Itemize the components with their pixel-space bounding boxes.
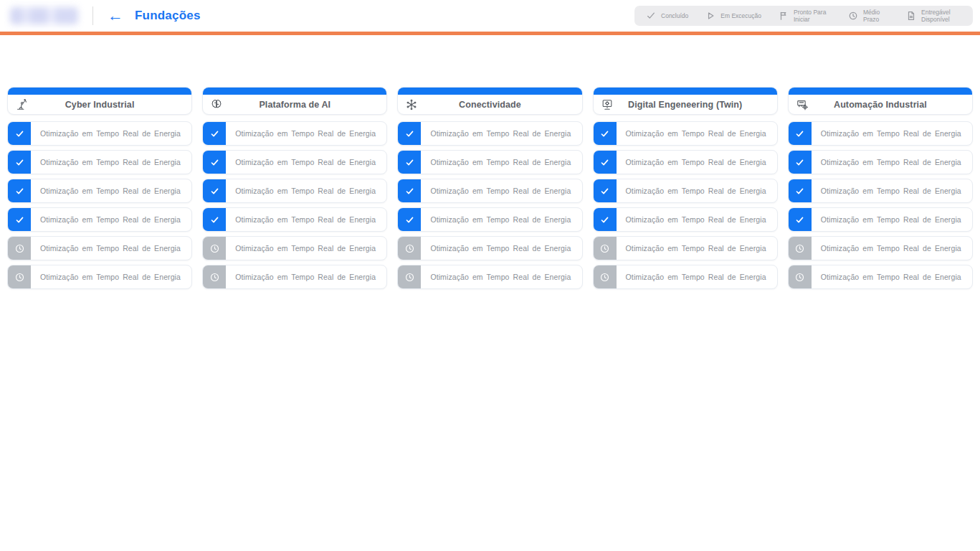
task-label: Otimização em Tempo Real de Energia (31, 129, 181, 138)
category-column: Conectividade Otimização em Tempo Real d… (397, 87, 582, 289)
task-label: Otimização em Tempo Real de Energia (617, 215, 766, 224)
task-card[interactable]: Otimização em Tempo Real de Energia (7, 150, 192, 174)
legend-label: Concluído (661, 12, 688, 19)
category-column: Plataforma de AI Otimização em Tempo Rea… (202, 87, 387, 289)
task-card[interactable]: Otimização em Tempo Real de Energia (593, 150, 778, 174)
legend-item-medio-prazo: Médio Prazo (848, 9, 889, 23)
task-label: Otimização em Tempo Real de Energia (617, 273, 766, 281)
task-card[interactable]: Otimização em Tempo Real de Energia (397, 179, 582, 203)
legend-label: Entregável Disponível (921, 9, 961, 23)
clock-icon (203, 237, 226, 260)
task-card[interactable]: Otimização em Tempo Real de Energia (7, 265, 192, 289)
category-header-card[interactable]: Cyber Industrial (7, 87, 192, 115)
check-icon (789, 179, 812, 202)
task-label: Otimização em Tempo Real de Energia (31, 244, 181, 253)
document-icon (906, 11, 916, 21)
legend-item-pronto-para-iniciar: Pronto Para Iniciar (779, 9, 831, 23)
brain-icon (209, 98, 224, 112)
status-legend: Concluído Em Excecução Pronto Para Inici… (634, 6, 973, 26)
task-card[interactable]: Otimização em Tempo Real de Energia (593, 121, 778, 146)
category-column: Automação Industrial Otimização em Tempo… (788, 87, 973, 289)
task-label: Otimização em Tempo Real de Energia (31, 158, 181, 166)
task-label: Otimização em Tempo Real de Energia (812, 158, 961, 166)
task-card[interactable]: Otimização em Tempo Real de Energia (788, 150, 973, 174)
task-card[interactable]: Otimização em Tempo Real de Energia (202, 150, 387, 174)
check-icon (203, 151, 226, 174)
task-card[interactable]: Otimização em Tempo Real de Energia (7, 207, 192, 232)
task-list: Otimização em Tempo Real de Energia Otim… (788, 121, 973, 289)
play-icon (705, 11, 715, 21)
logo-blurred (10, 7, 78, 24)
task-card[interactable]: Otimização em Tempo Real de Energia (593, 265, 778, 289)
clock-icon (8, 265, 31, 288)
category-header-card[interactable]: Digital Engeneering (Twin) (593, 87, 778, 115)
digital-twin-icon (600, 98, 614, 112)
task-label: Otimização em Tempo Real de Energia (226, 273, 376, 281)
task-card[interactable]: Otimização em Tempo Real de Energia (202, 207, 387, 232)
task-label: Otimização em Tempo Real de Energia (226, 187, 376, 195)
task-label: Otimização em Tempo Real de Energia (421, 273, 571, 281)
task-card[interactable]: Otimização em Tempo Real de Energia (397, 236, 582, 260)
check-icon (398, 122, 421, 145)
category-column: Digital Engeneering (Twin) Otimização em… (593, 87, 778, 289)
clock-icon (789, 265, 812, 288)
check-icon (8, 208, 31, 231)
task-card[interactable]: Otimização em Tempo Real de Energia (788, 265, 973, 289)
clock-icon (789, 237, 812, 260)
category-accent-bar (594, 88, 777, 95)
task-card[interactable]: Otimização em Tempo Real de Energia (397, 207, 582, 232)
task-card[interactable]: Otimização em Tempo Real de Energia (397, 121, 582, 146)
check-icon (789, 151, 812, 174)
task-label: Otimização em Tempo Real de Energia (617, 158, 766, 166)
task-label: Otimização em Tempo Real de Energia (421, 244, 571, 253)
category-title: Plataforma de AI (203, 100, 386, 110)
check-icon (203, 122, 226, 145)
category-header-card[interactable]: Plataforma de AI (202, 87, 387, 115)
task-card[interactable]: Otimização em Tempo Real de Energia (202, 236, 387, 260)
clock-icon (594, 237, 617, 260)
check-icon (398, 179, 421, 202)
top-bar: ← Fundações Concluído Em Excecução Pront… (0, 0, 980, 32)
task-card[interactable]: Otimização em Tempo Real de Energia (202, 179, 387, 203)
task-card[interactable]: Otimização em Tempo Real de Energia (593, 179, 778, 203)
task-card[interactable]: Otimização em Tempo Real de Energia (788, 207, 973, 232)
check-icon (8, 179, 31, 202)
check-icon (398, 151, 421, 174)
task-card[interactable]: Otimização em Tempo Real de Energia (593, 236, 778, 260)
task-card[interactable]: Otimização em Tempo Real de Energia (593, 207, 778, 232)
task-label: Otimização em Tempo Real de Energia (617, 187, 766, 195)
check-icon (594, 151, 617, 174)
task-label: Otimização em Tempo Real de Energia (226, 215, 376, 224)
category-header-card[interactable]: Conectividade (397, 87, 582, 115)
task-label: Otimização em Tempo Real de Energia (812, 215, 961, 224)
task-label: Otimização em Tempo Real de Energia (31, 273, 181, 281)
legend-label: Em Excecução (720, 12, 761, 19)
check-icon (789, 122, 812, 145)
task-card[interactable]: Otimização em Tempo Real de Energia (788, 179, 973, 203)
task-label: Otimização em Tempo Real de Energia (812, 187, 961, 195)
clock-icon (594, 265, 617, 288)
check-icon (646, 11, 656, 21)
legend-label: Pronto Para Iniciar (794, 9, 831, 23)
task-card[interactable]: Otimização em Tempo Real de Energia (202, 121, 387, 146)
task-card[interactable]: Otimização em Tempo Real de Energia (397, 150, 582, 174)
legend-label: Médio Prazo (863, 9, 889, 23)
back-button[interactable]: ← (105, 6, 126, 25)
task-card[interactable]: Otimização em Tempo Real de Energia (202, 265, 387, 289)
task-label: Otimização em Tempo Real de Energia (226, 158, 376, 166)
category-header-card[interactable]: Automação Industrial (788, 87, 973, 115)
category-accent-bar (398, 88, 581, 95)
task-card[interactable]: Otimização em Tempo Real de Energia (397, 265, 582, 289)
task-card[interactable]: Otimização em Tempo Real de Energia (7, 179, 192, 203)
task-card[interactable]: Otimização em Tempo Real de Energia (7, 236, 192, 260)
task-card[interactable]: Otimização em Tempo Real de Energia (788, 236, 973, 260)
flag-icon (779, 11, 789, 21)
task-card[interactable]: Otimização em Tempo Real de Energia (788, 121, 973, 146)
clock-icon (398, 265, 421, 288)
category-title: Digital Engeneering (Twin) (594, 100, 777, 110)
orange-divider-rule (0, 32, 980, 35)
check-icon (594, 122, 617, 145)
task-card[interactable]: Otimização em Tempo Real de Energia (7, 121, 192, 146)
task-label: Otimização em Tempo Real de Energia (421, 187, 571, 195)
task-label: Otimização em Tempo Real de Energia (421, 129, 571, 138)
::::
Find the number of lines in the material above that contain the word "title"; write that number and nothing else.

* **The completed task**
2